An Augusta-based medical mask manufacturer is moving its production to a larger facility in McDuffie County.
United Medical Enterprises has acquired the former Hollander Sleep Products plant in Thomson, Ga., to nearly triple its production of face masks by early next year.
The Augusta-based company, which closed on the 208,000-square-foot building Monday, said it intends to be producing nearly 1.6 million masks per day by April.
United Medical CEO Herschel Pitts said the former McDuffie County bedding plant will house its entire manufacturing operation, leaving its existing 72,000-square-foot production facility in south Augusta at 4049 Allen Station Road as a warehouse for raw materials and finished goods.
“Our size has quadrupled in the past six months,” Pitts said, noting brisk demand for face masks caused by the ongoing COVID-19 pandemic. “I’ve got a lot of new equipment coming in and we needed more room.”
Pitts said the relocation should boost United Medical’s employment from 98 to at least 120. He said only five employees have opted out of following the operation from south Augusta to Thomson.
“The new location will open up the doors to a lot of employees from a lot of different areas,” said Pitts, who founded the company in Grovetown in 1995. “We think we’ll end up with quite a bit more than 120 (employees).”
United Medical, a privately held affiliate of Montreal-based AMD Medicom Inc., did not disclose its total investment in the new operation. The former Hollander building, which was shuttered last summer just five years of operation, sold for $7 million.
The 40-acre property, at 3301 Stagecoach Road, is just north of Thomson’s Interstate 20 exit 175, which is also the site of Advanced Auto Parts’ regional distribution center.
The former Hollander facility, previously owned by New York-based Lexington Realty Trust, was co-listed by Augusta’s Atkins Commercial Properties and CBRE Group’s Atlanta office. Augusta-based Willingham Commercial represented United Medical in the transaction.

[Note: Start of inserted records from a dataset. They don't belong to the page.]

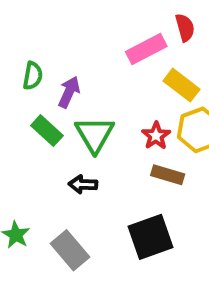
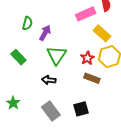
green rectangle: (47, 131) -> (18, 57), moved
black square: (151, 237) -> (81, 109), size x0.7
gray rectangle: (70, 250) -> (51, 111), moved

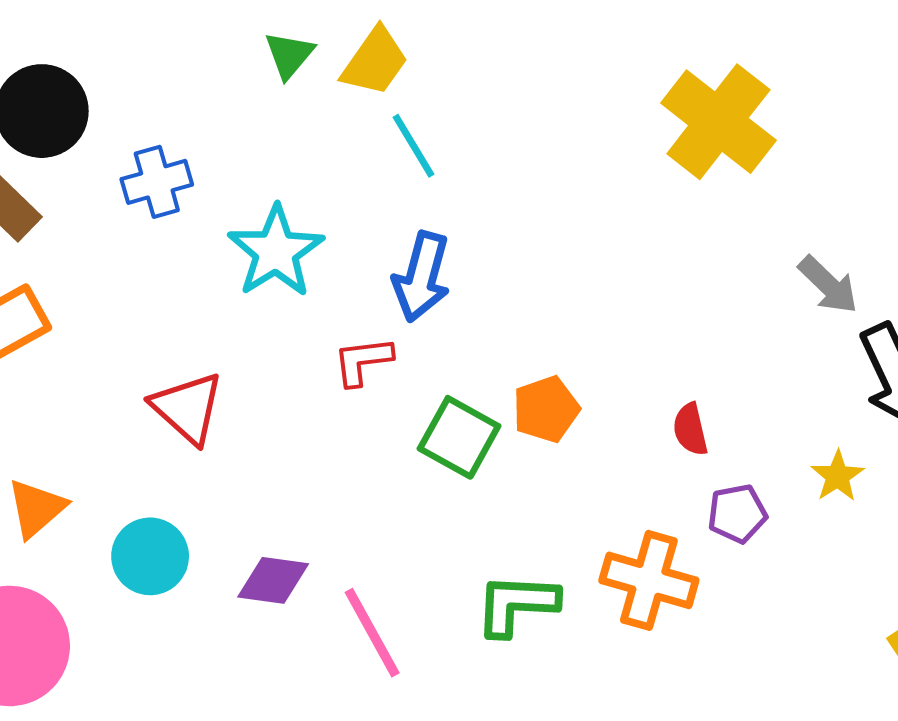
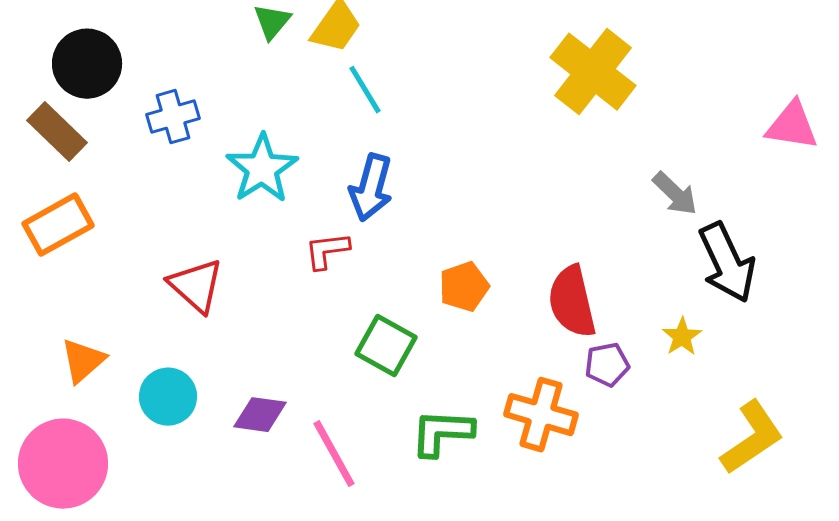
red semicircle: (690, 429) -> (572, 302), size x1.8
green square: (459, 437) -> (386, 346), moved

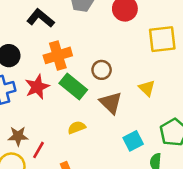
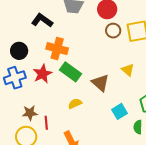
orange cross: (58, 55) -> (57, 49), turned 35
brown circle: (102, 70) -> (113, 31), moved
red line: (38, 150) -> (46, 123), turned -32

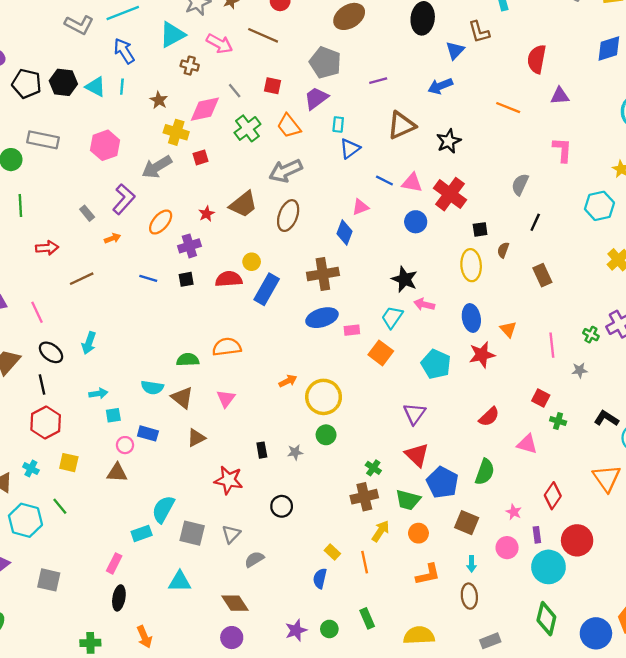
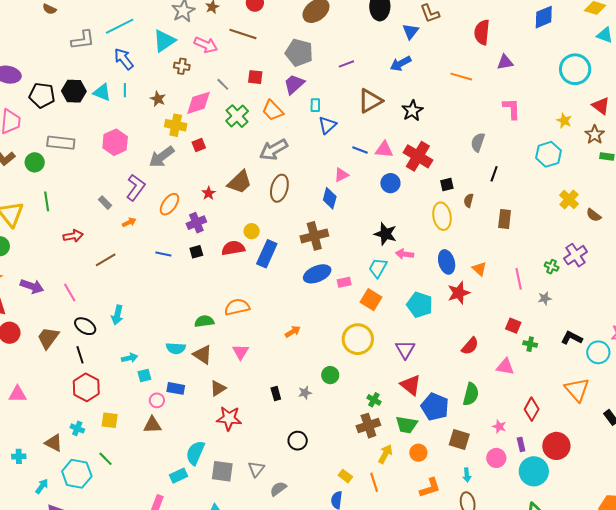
gray L-shape: (79, 25) -> (83, 40), turned -30
brown rectangle: (542, 275) -> (505, 219), turned 36
yellow circle: (324, 397) -> (358, 339), moved
red star: (229, 480) -> (229, 418), moved

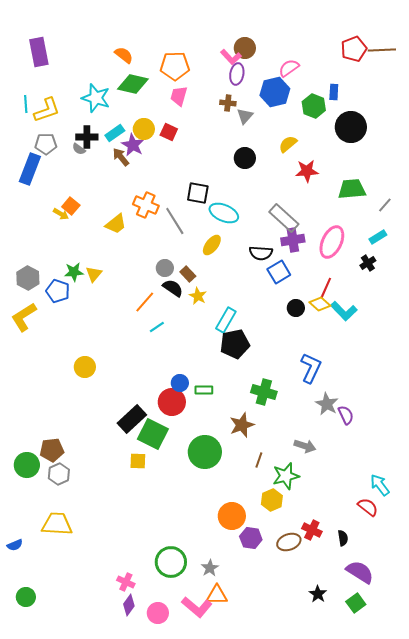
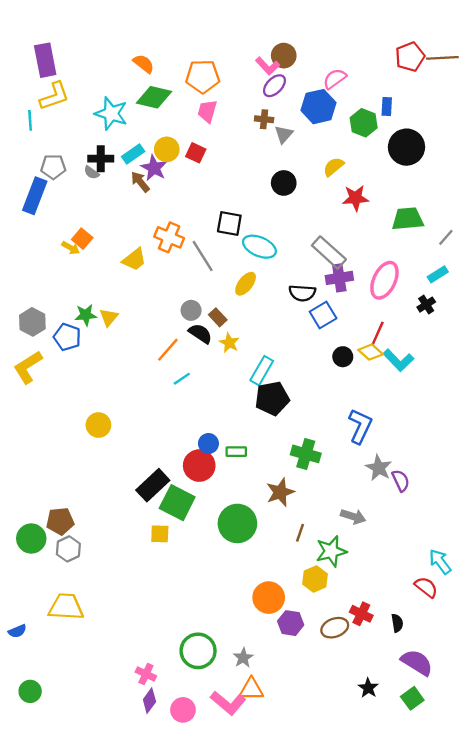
purple ellipse: (237, 74) -> (274, 86), turned 35
yellow L-shape: (47, 110) -> (54, 96), moved

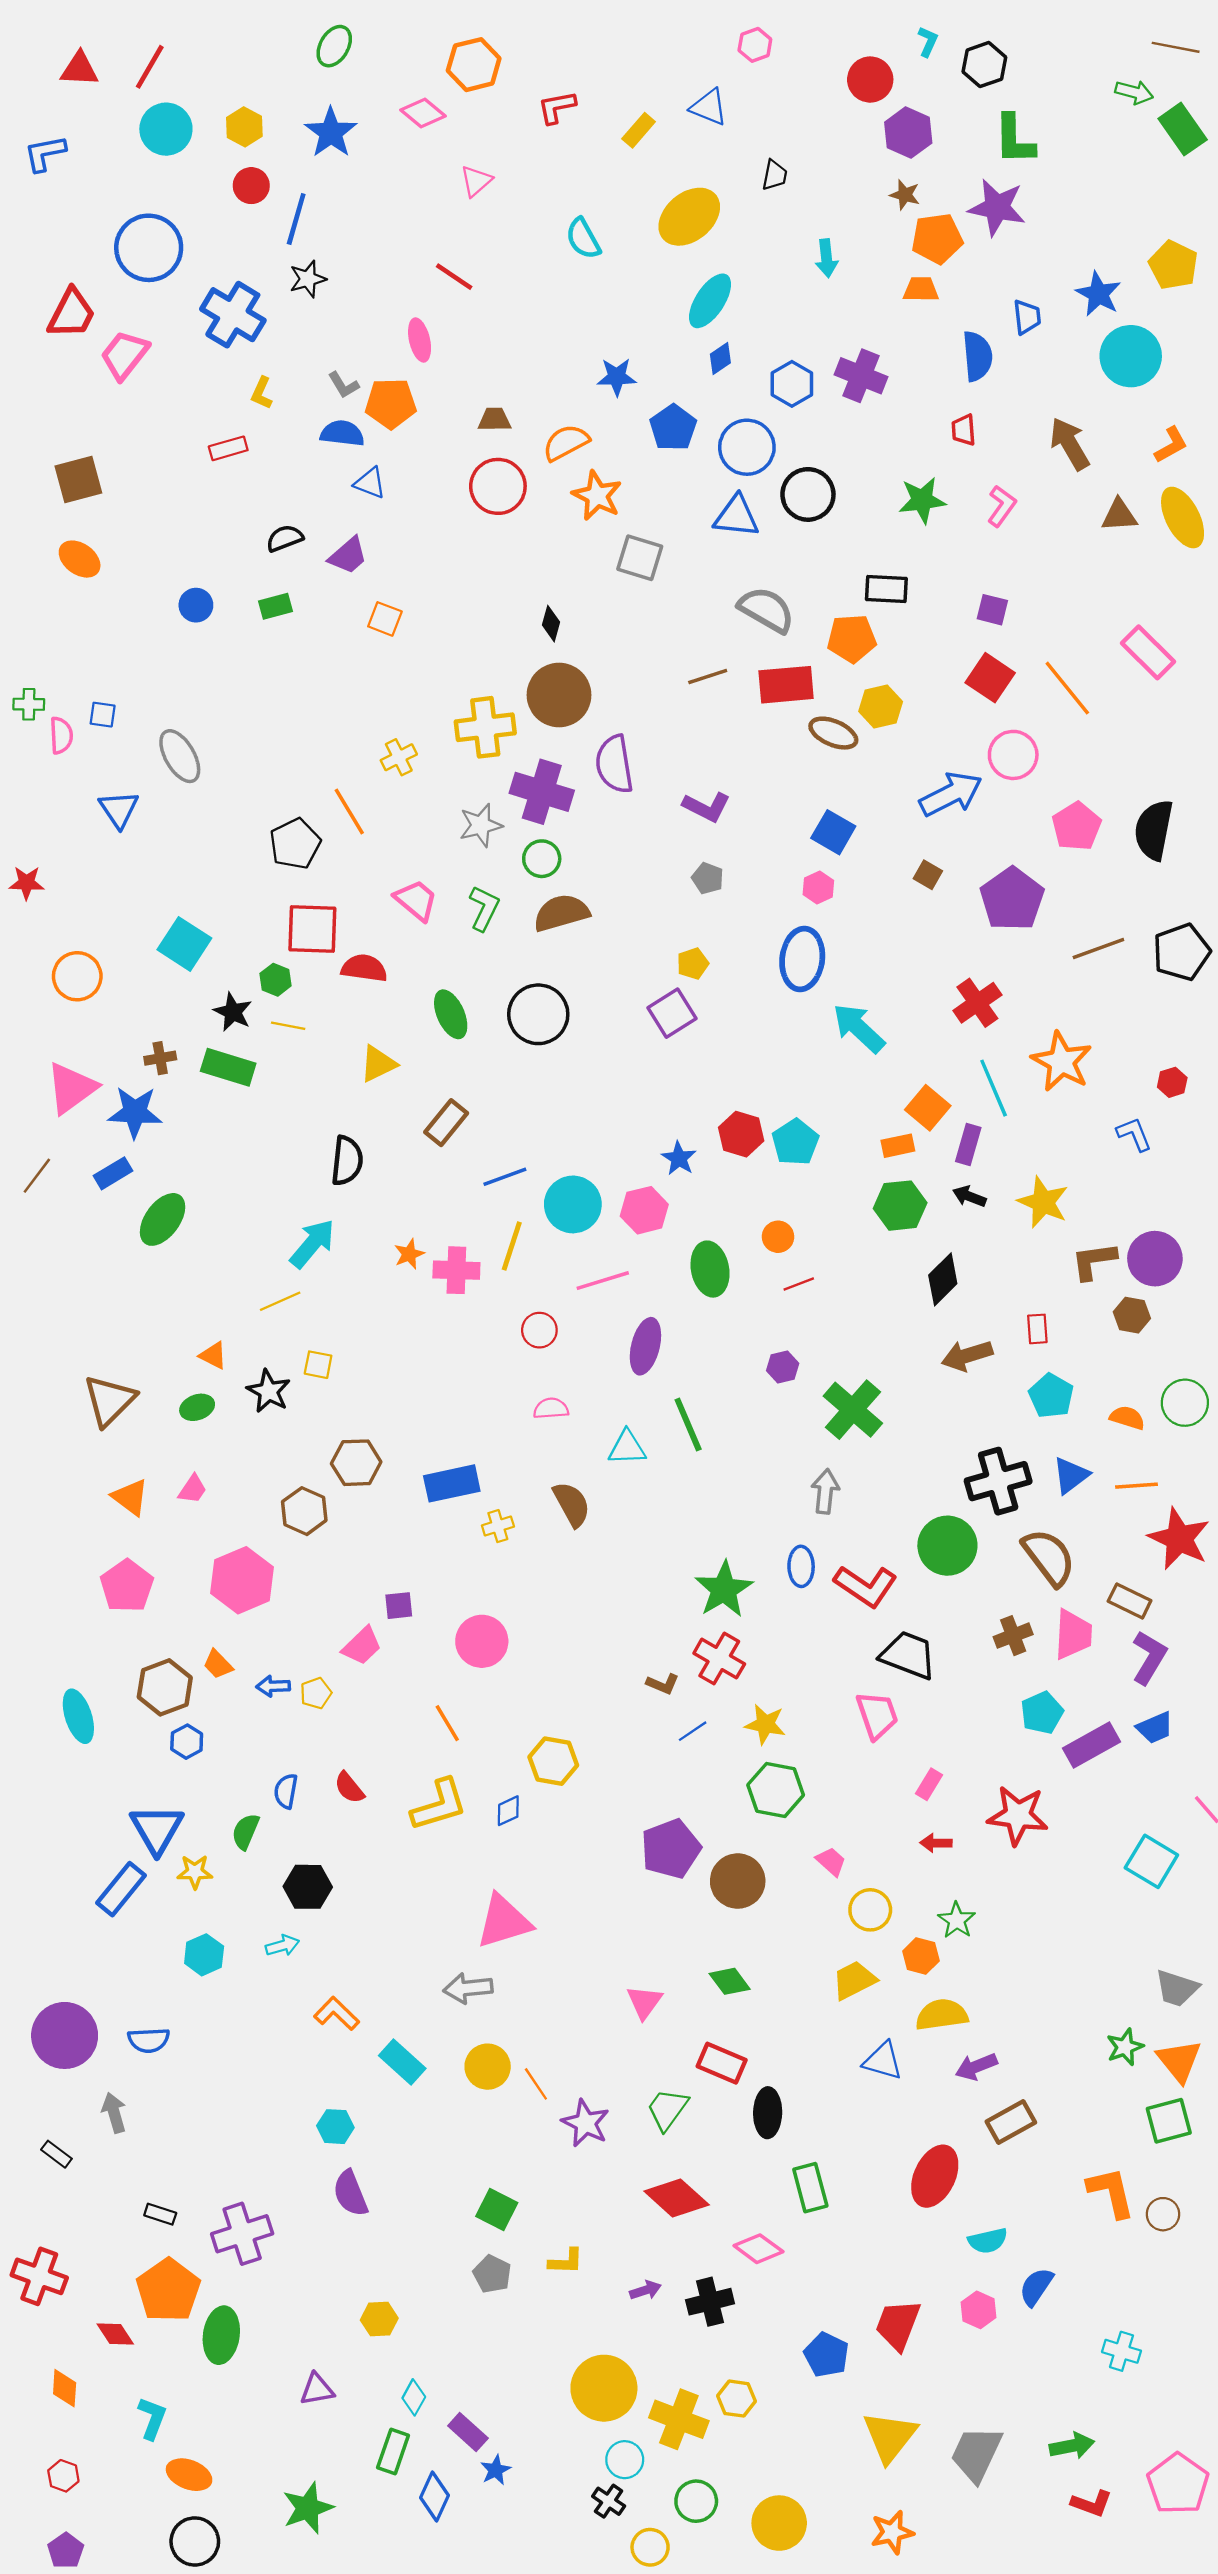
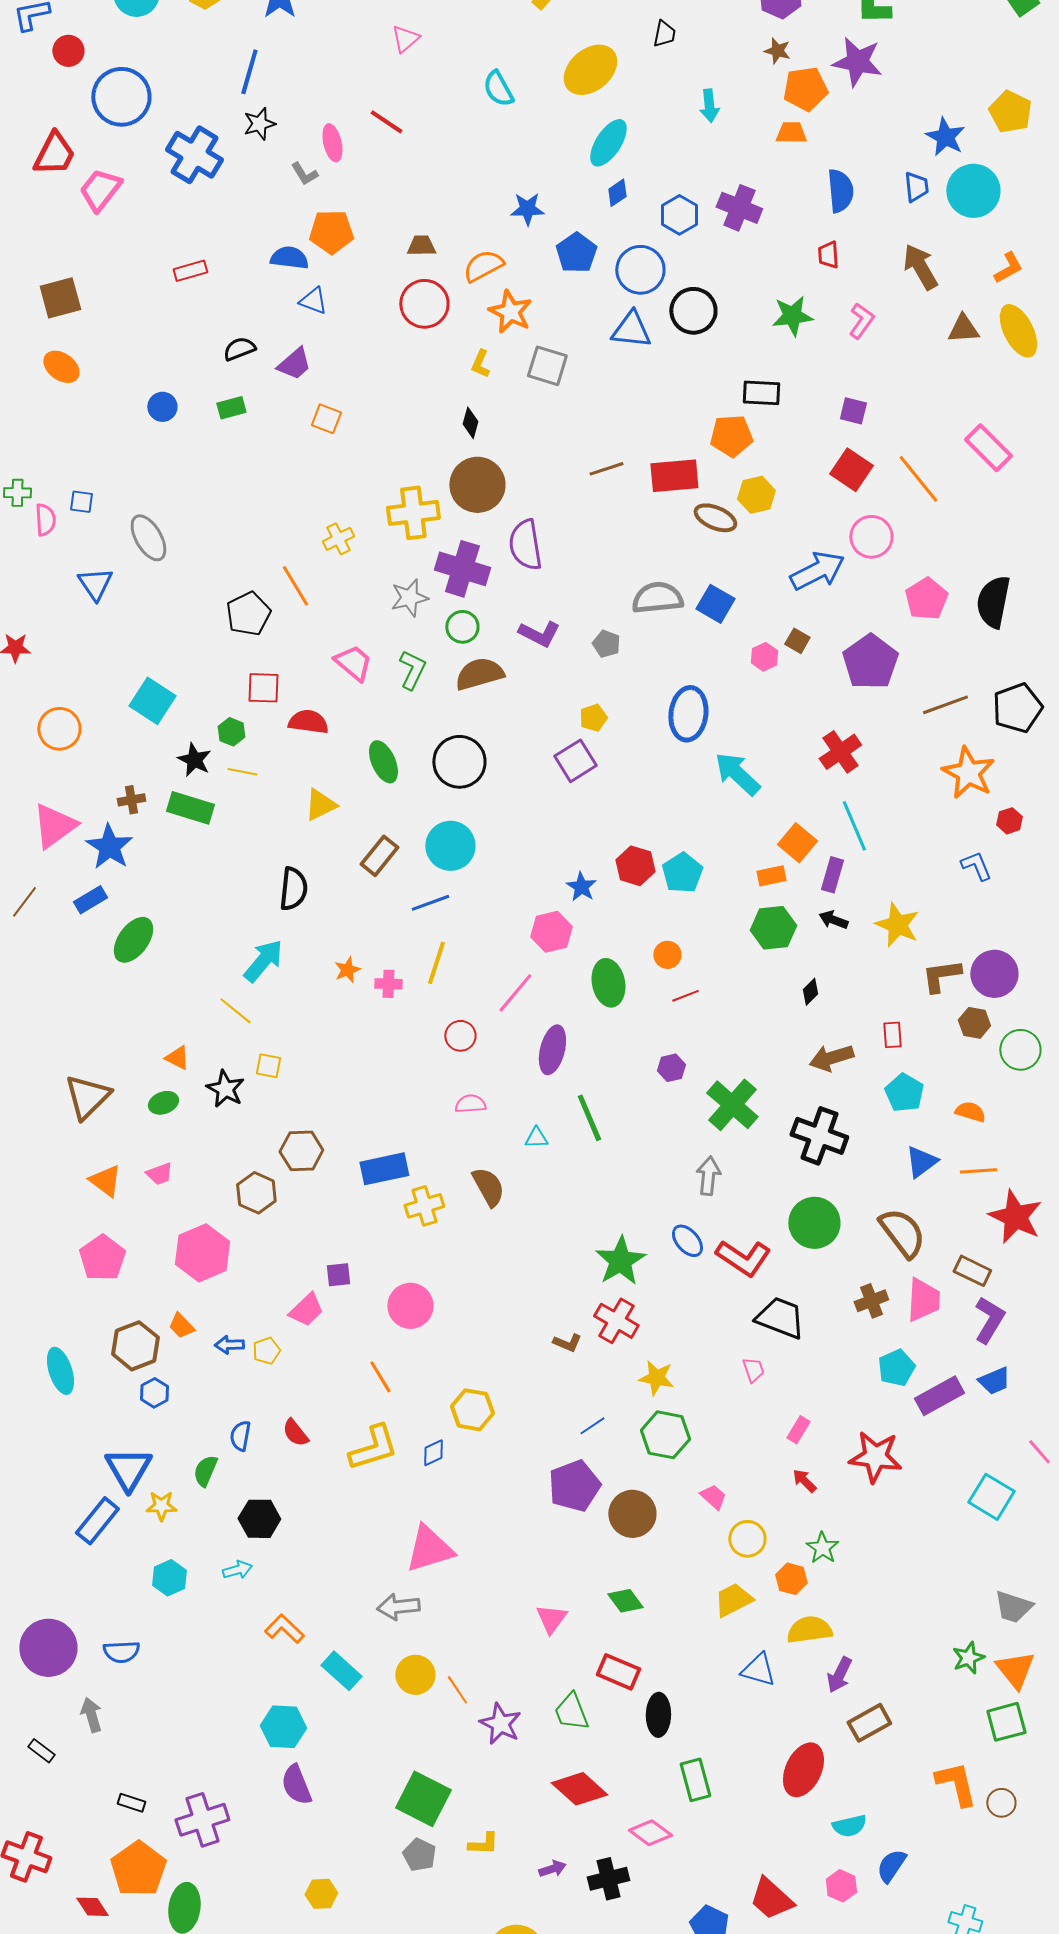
red circle: (251, 186) -> (68, 51), moved
blue trapezoid: (1027, 317) -> (916, 187), moved
pink ellipse: (420, 340) -> (332, 143), moved
gray L-shape: (343, 385) -> (304, 174), moved
yellow L-shape: (262, 393) -> (480, 364), moved
gray semicircle: (766, 610) -> (657, 598), moved, turned -36
purple L-shape: (707, 807) -> (539, 634), moved
pink hexagon: (818, 887) -> (764, 657), moved
red square: (312, 929) -> (263, 688), size x0.7
orange star: (1062, 1062) -> (968, 773), moved
blue star: (135, 1112) -> (109, 847), turned 30
cyan circle: (573, 1204) -> (450, 846), moved
pink cross: (456, 1270) -> (388, 984), size x0.7
black diamond: (943, 1279) -> (810, 992), size x0.6
pink line: (603, 1281) -> (515, 993), turned -33
yellow line: (280, 1301) -> (235, 1011), turned 63
green circle: (1185, 1403) -> (1020, 1050), moved
cyan triangle: (627, 1448) -> (536, 1138), size x0.7
black cross: (998, 1481) -> (819, 1136), moved, turned 36
pink trapezoid: (192, 1489) -> (159, 1174), turned 36
yellow cross: (498, 1526) -> (424, 1206), size x1.4
blue ellipse: (801, 1566) -> (687, 1241), turned -40
pink trapezoid: (877, 1715) -> (753, 1370), size x0.6
blue line: (693, 1731) -> (592, 1426), moved
red arrow: (936, 1843) -> (804, 1481), turned 44
purple arrow: (976, 2067) -> (839, 1675), turned -42
green trapezoid: (667, 2109) -> (571, 1712), turned -57
cyan hexagon: (335, 2127) -> (283, 1727), size x1.4
green square: (497, 2210) -> (423, 1799), size x1.5
red trapezoid: (898, 2325) -> (771, 1899), turned -69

Hollander constructed the building in 2014 to produce pillows and mattress pads. The Florida-based company shifted production to its larger East Coast plants in 2019 shortly after filing for Chapter 11 bankruptcy protection, resulting in 175 local layoffs.
“It’s a huge win any time you can replace manufacturing with manufacturing, because nowadays manufacturing is often substituted by distribution, which is fewer jobs,” Atkins Commercial Properties broker Scott Atkins said. “It’s a phenomenal building – turn-key and ready to go.”
United Medical produces a variety of medical supplies but primarily makes disposable face masks and dental pouches, the latter of which are paper-and-film bags that hold dental equipment during the autoclave sterilization process.
The former Hollander plant was the only available building in a 50-mile radius suitable for United Medical’s needs, Willingham Commercial broker Jay Willingham said.
“What I’m seeing is that companies are going into vacant buildings and creating jobs that keep our local people employed,” he said. “These buildings are really filling up.”
Prior to the pandemic, United Medical produced roughly 250,000 masks daily, primarily for North American customers. The company currently makes 520,000 a day, but the new equipment that will be installed in the former Hollander plant later this year – along with the machines relocated from south Augusta – should triple the company’s mask production by April.
“Both facilities will be running for about three or four months at the same time,” Pitts said. “We don’t see the demand for masks slowing down any time soon.”